Hacker News new | ask | show | jobs
by chopete 2927 days ago
>> For a problem to be, in a statistical sense, causally identified there must be some random or as-if random manipulation of treatment.

It would be good to see your ideal example of a casual, for non statistics people to understand your long note better.

1 comments

You take a random sample of 1,000 white men between the ages of 45 and 55, who have lived in New England for at least 10 years, with no known history of heart disease. Your randomly split them in half. You give half of them a supplement to take every day for 12 months, and you give the other half a placebo. If the number of heart attacks in the placebo sample is greater than in the treatment sample, you have some believable evidence that the supplement can help prevent unexpected heart attacks, at least in white men in their 40s and 50s.

The idea is that you've controlled for just about every factor that could affect the rate of unexpected heart attacks, or those factors are evenly distributed throughout both samples because you were careful to sample randomly. Therefore, if there is a difference between the groups, on average, it must be because of the treatment that you introduced to one group and not the other.

I'm hand-waving, of course, and I'm sure there are medical researchers out there who will read my study design and laugh at how badly controlled it is. But that should give you the general picture of one comon method used to perform "causal" analysis.

Great example. In the design you propose, in expectation, you would have an unbiased causal inference. We would probably want to check for pre-treatment balance between groups to make sure that stochastic (chance) imbalance did not emerge even though the process itself is good. I don't know anything about heart attacks so I don't have the subject matter knowledge here, but imagine that smoking causes heart attacks. If that's the case, although your design should not cause the presence of smokers among treated and control units to systematically vary, maybe it did by chance. We'd want to assess balance. Same with any other potential confounders.

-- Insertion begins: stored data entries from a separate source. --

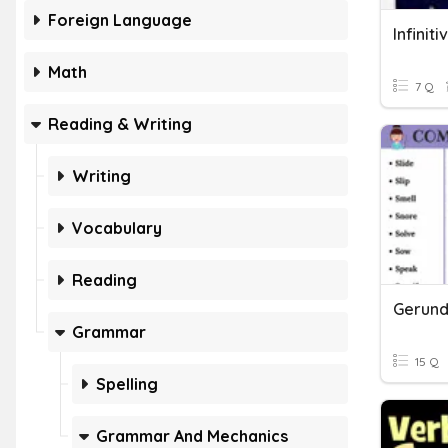
Foreign Language
Infinit
Math
7 Q
Reading & Writing
Writing
Vocabulary
Reading
Gerunds
Grammar
15 Q
Spelling
Grammar And Mechanics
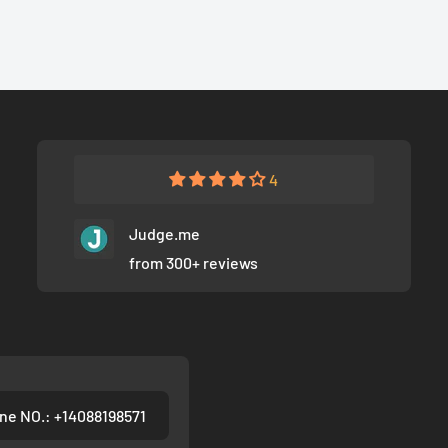
4
Judge.me
from 300+ reviews
ne NO.: +14088198571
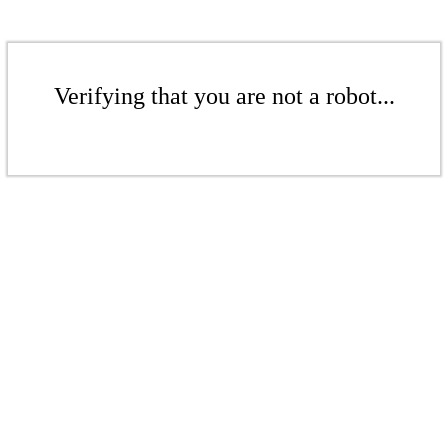
Verifying that you are not a robot...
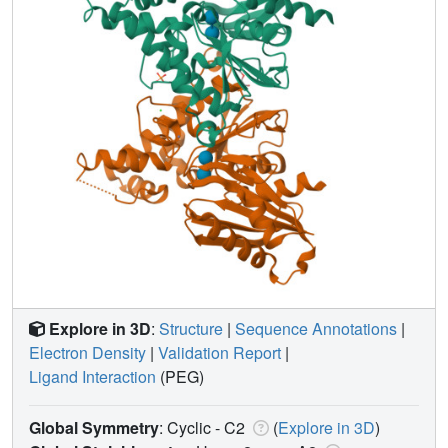
Explore in 3D
:
Structure
|
Sequence Annotations
|
Electron Density
|
Validation Report
|
Ligand Interaction
(PEG)
Global Symmetry
: Cyclic - C2
(
Explore in 3D
)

Another technique we might use is a blocked (or stratified) random sample. Knowing that there will be both smokers and non-smokers, we recruit two separate samples, and randomize treatment assignment within each. This ensures that smoking status does not predict treatment assignment and guards against some potential threat from overall randomization.

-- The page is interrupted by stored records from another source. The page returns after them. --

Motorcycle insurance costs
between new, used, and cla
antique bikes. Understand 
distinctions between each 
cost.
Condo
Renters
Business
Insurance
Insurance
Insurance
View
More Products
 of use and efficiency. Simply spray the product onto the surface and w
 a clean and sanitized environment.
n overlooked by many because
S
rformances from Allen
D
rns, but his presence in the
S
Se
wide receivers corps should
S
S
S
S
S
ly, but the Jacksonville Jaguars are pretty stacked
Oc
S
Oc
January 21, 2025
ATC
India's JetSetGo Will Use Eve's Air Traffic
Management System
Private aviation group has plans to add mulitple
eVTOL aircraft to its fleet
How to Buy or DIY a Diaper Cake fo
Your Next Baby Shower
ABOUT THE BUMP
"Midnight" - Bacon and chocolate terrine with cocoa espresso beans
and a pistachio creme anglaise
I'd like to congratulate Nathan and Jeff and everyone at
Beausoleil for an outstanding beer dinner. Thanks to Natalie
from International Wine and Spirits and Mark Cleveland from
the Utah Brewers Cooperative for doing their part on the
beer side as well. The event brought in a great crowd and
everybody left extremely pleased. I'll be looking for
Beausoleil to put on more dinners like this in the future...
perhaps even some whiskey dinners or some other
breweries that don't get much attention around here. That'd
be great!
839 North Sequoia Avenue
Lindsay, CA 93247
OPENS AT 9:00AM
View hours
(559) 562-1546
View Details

We could also mitigate the imbalance that does exist by doing a matched analysis, where each treated unit is paired with a control unit that looks most like him (some control units are reused). Or we could match on propensity scores. Or we could weight on inverse propensity weights. Or we could weight using covariate balancing. Or...

My point in doing this info dump is to a) back up nerdponx's example, which is great and b) illustrate how there's a lot to learn about how statisticians have taken the problem of causal analysis seriously and developed techniques appropriate for answering causal questions.

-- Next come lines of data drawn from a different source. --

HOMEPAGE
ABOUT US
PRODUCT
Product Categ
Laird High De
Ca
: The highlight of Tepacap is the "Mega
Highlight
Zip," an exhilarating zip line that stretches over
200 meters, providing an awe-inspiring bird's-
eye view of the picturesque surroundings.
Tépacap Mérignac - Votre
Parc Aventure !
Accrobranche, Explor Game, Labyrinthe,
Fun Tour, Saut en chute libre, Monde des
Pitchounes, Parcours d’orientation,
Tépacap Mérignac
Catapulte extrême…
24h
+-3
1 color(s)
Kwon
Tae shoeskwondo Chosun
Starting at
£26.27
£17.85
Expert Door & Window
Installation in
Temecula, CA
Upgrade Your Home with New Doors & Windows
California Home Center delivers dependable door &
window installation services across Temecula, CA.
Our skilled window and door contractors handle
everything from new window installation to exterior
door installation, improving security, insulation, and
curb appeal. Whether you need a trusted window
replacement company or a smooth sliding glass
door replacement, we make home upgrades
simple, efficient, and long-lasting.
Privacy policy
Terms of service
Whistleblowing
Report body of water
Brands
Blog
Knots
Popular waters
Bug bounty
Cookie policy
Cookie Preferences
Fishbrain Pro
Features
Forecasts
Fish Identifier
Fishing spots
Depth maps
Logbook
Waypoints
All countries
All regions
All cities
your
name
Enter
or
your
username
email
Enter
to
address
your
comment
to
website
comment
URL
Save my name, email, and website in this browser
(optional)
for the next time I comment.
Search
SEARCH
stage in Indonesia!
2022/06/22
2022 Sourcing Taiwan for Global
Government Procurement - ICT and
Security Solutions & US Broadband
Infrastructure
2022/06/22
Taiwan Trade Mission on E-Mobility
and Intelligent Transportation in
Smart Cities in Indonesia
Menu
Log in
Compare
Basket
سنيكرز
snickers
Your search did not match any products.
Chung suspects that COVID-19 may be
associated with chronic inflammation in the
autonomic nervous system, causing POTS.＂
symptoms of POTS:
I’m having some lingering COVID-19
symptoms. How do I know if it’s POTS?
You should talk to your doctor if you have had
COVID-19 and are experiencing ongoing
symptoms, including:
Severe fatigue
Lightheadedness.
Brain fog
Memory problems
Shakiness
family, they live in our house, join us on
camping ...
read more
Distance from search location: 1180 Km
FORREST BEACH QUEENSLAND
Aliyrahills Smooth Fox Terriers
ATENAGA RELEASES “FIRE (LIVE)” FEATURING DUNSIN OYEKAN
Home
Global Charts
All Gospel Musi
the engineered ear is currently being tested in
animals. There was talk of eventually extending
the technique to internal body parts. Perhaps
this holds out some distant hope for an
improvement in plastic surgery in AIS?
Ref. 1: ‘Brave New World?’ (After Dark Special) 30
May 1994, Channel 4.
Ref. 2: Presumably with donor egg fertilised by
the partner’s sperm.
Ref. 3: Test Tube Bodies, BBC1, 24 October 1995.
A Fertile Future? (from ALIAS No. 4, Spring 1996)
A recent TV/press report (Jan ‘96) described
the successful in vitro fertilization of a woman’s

People in the CS side of things tend to use Pearl's DAGS for conceptualizing this stuff. I'm in the stats/econ side of things so I use Neyman-Rubin. They're equivalent. Allow me to suggest Rubin and Imbens - Causal Inference for Statistics, Social and Biomedical Sciences as a good textbook that we assign to graduate students learning this stuff. Some of my students tell me the "Causal Inference Mixtape" is popular among people who want less statistical theory and more "what should I do as a practitioner". A virtue of both the resources I just mentioned is that they discuss not just experimental designs but also observational data studies, like the one the original post would have wanted to conduct.